The Insurer argued the opposite — the omission of the phrase “each” (or any similar word) from the “scheduled risk location” meant that the $50,000 limit of liability applied to all of the scheduled risk locations as an aggregate, when read within the context of the Policy as a whole. The Insurer reasons that if it intended the sum of $50,000 to be the maximum payable for each scheduled risk location, it would have inserted “each” before “scheduled risk location” rather than “your”. It did not. Therefore, the court ought to construe this “silence” or omission as meaning the $50,000 limit of liability was in the aggregate for all of the scheduled risk locations.

However, the Court noted that the Insurer’s position relied on an interpretation of the limit of liability clause, in isolation from other provisions of the Policy, that contains the general terms, conditions, and definitions applicable to the Policy (unless expressly changed in an Endorsement or another part of the Policy).

A review of the various endorsements showed that there was no uniform wording specifying the application of the limit of liability for each insured risk and whether it is in aggregate or applies separately to each individual “scheduled risk location”.

The Court stated “the limit of liability provision in the ADCO Endorsement is not clear when read in the context of the Policy as a whole. The fact that the limit of liability provision was silent as to whether it is on a per scheduled risk location basis, or on a total aggregate basis, leads to an uncertainty as to its meaning, beyond being “unclear” or “imprecise””

Further, the Court held that the ADCO Endorsement’s limit of liability as it relates to the Outbreak & Negative Publicity Extension coverage under Part II – Business Income, is ambiguous when read in the context of the whole Policy. The Insured asked the Court to effectively read into the provision “each” before the “scheduled risk location”. The Insurer asked the Court to effectively read into the provision “in the aggregate” after the phrase “scheduled risk location”.

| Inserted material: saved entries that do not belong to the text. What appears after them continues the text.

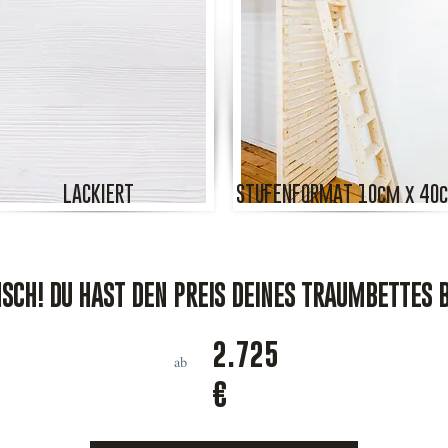
LACKIERT
STUFENFORMAT 10cm x 40
CH! DU HAST DEN PREIS DEINES TRAUMBETTES 
2.725
ab
€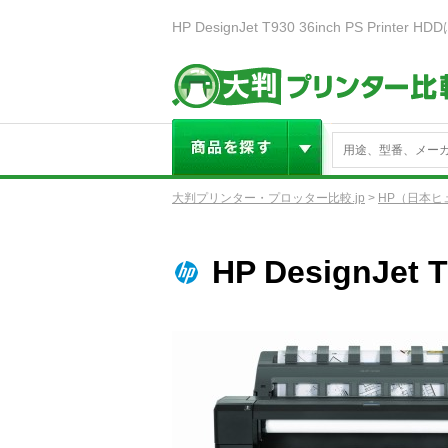
大判プリンター・プロッター比較.jp
>
HP（日本ヒ
HP DesignJet T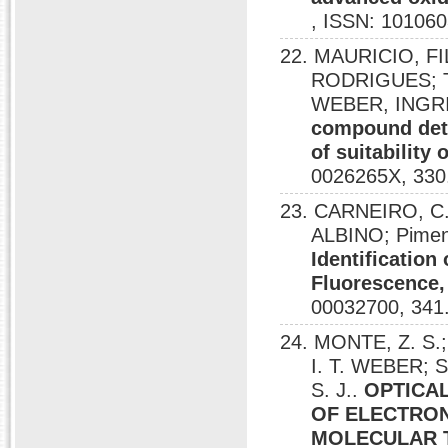
, ISSN: 101060
22. MAURICIO, F
RODRIGUES; T
WEBER, INGR
compound dete
of suitability 
0026265X, 330
23. CARNEIRO, C
ALBINO; Pimen
Identificatio
Fluorescence
00032700, 341
24. MONTE, Z. S.
I. T. WEBER; S
S. J..
OPTICAL
OF ELECTRON
MOLECULAR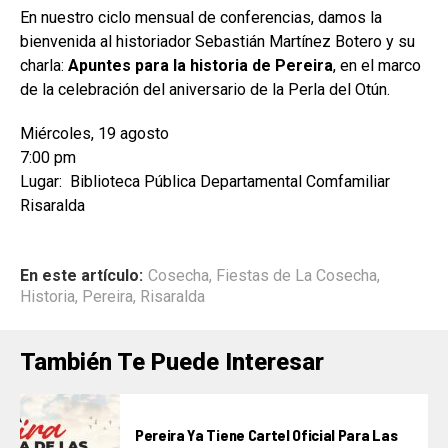
En nuestro ciclo mensual de conferencias, damos la
bienvenida al historiador Sebastián Martínez Botero y su
charla:
Apuntes para la historia de Pereira
, en el marco
de la celebración del aniversario de la Perla del Otún.
Miércoles, 19 agosto
7:00 pm
Lugar: Biblioteca Pública Departamental Comfamiliar
Risaralda
En este artículo:
Cosecha
,
Fiestas de La Cosecha
,
Historia
,
Pereira
,
Risaralda
También Te Puede Interesar
Pereira Ya Tiene Cartel Oficial Para Las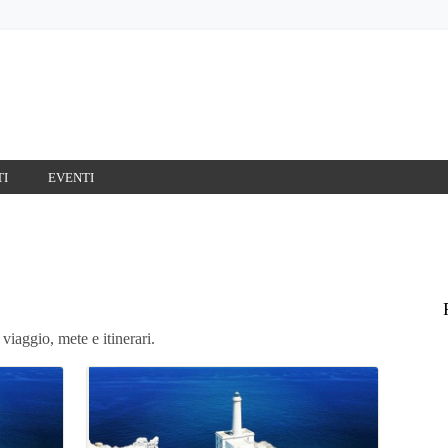
TI
EVENTI
viaggio, mete e itinerari.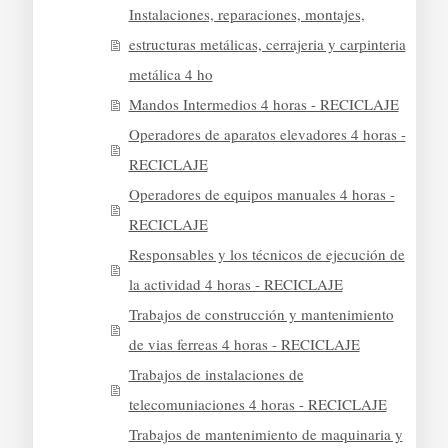
Instalaciones, reparaciones, montajes,
estructuras metálicas, cerrajeria y carpinteria
metálica 4 ho
Mandos Intermedios 4 horas - RECICLAJE
Operadores de aparatos elevadores 4 horas -
RECICLAJE
Operadores de equipos manuales 4 horas -
RECICLAJE
Responsables y los técnicos de ejecución de
la actividad 4 horas - RECICLAJE
Trabajos de construcción y mantenimiento
de vias ferreas 4 horas - RECICLAJE
Trabajos de instalaciones de
telecomuniaciones 4 horas - RECICLAJE
Trabajos de mantenimiento de maquinaria y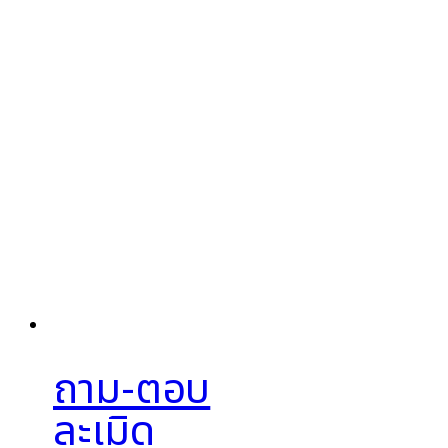
ถาม-ตอบ
ละเมิด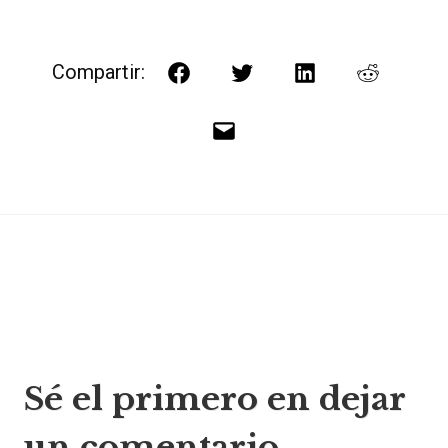
Compartir:
Facebook
Twitter
LinkedIn
Reddit
Correo
electrónico
Navegación
Sé el primero en dejar
de
un comentario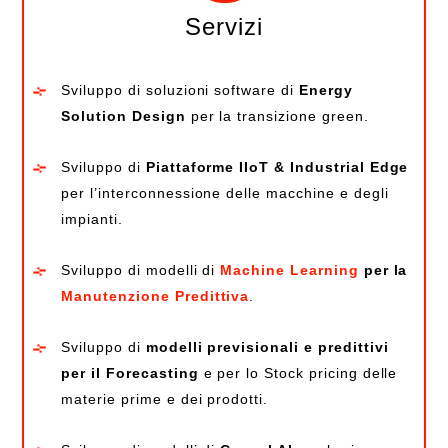
Servizi
Sviluppo di soluzioni software di
Energy
Solution Design
per la transizione green.
Sviluppo di
Piattaforme IIoT & Industrial Edge
per l’interconnessione delle macchine e degli
impianti.
Sviluppo di modelli di
Machine Learning
per la
Manutenzione Predittiva
.
Sviluppo di
modelli previsionali e predittivi
per il Forecasting
e per lo Stock pricing delle
materie prime e dei prodotti.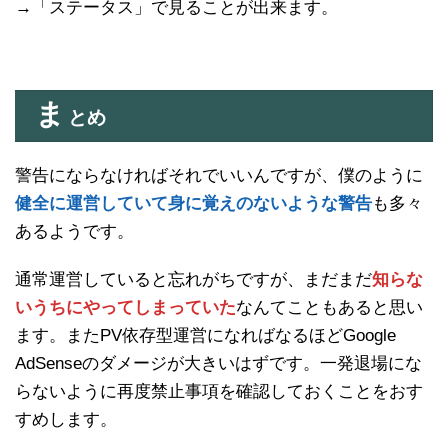
→「ステータス」で見ることが出来ます。
ま
とめ
警告にならなければそれでいいんですが、僕のように
健全に運営していて身に覚えのないような警告
も多々
あるようです。
通常運営していると忘れがちですが、まだまだ
知らな
いうちにやってしまっていた
なんてこともあると思い
ます。またPV依存型運営になればなるほどGoogle
AdSenseのダメージが大きいはずです。一発退場にな
らないように再度禁止事項を確認しておくことをおす
すめします。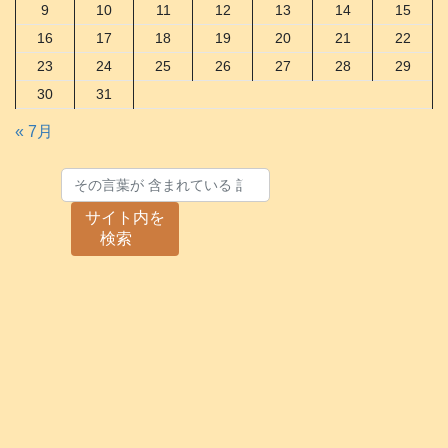
9
10
11
12
13
14
15
16
17
18
19
20
21
22
23
24
25
26
27
28
29
30
31
« 7月
サイト内を
検索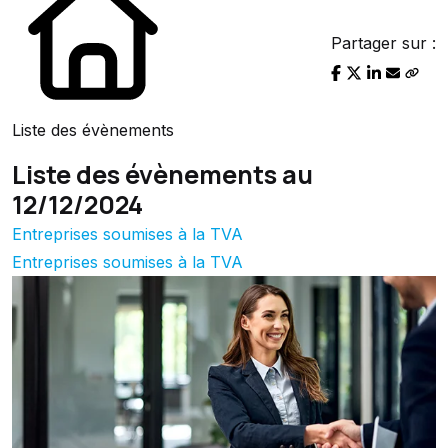
Partager sur :
Liste des évènements
Liste des évènements au
12/12/2024
Entreprises soumises à la TVA
Entreprises soumises à la TVA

However, when reviewing the Policy as a whole, and in particular the definition of “insured risk location”, including all seven daycare centres as per the Coverage Schedule, which is stated to prevail over the Coverage Summary of the ADCO Endorsement, the Court was persuaded by the Insured’s interpretation. The reasonable expectations of the parties, as reflected by the Policy as a whole, was that this coverage, like the majority of the other insured risks contained elsewhere in the Policy (which were specified to be either for each scheduled risk location or per occurrence), was to be subject to a limit of liability calculated on a per scheduled risk location, and not in the aggregate for one policy period.

Ultimately, the Court held that by applying of rules of contractual interpretation and reading the Policy as a whole to determine the reasonable expectations of the parties, or applying the doctrine of contra proferentum, yielded the same result: the limit of liability under the ADCO Endorsement is a maximum of $50,000 for each of the seven scheduled risk locations, for a maximum aggregate coverage of $350,000. Hence, the application for was granted.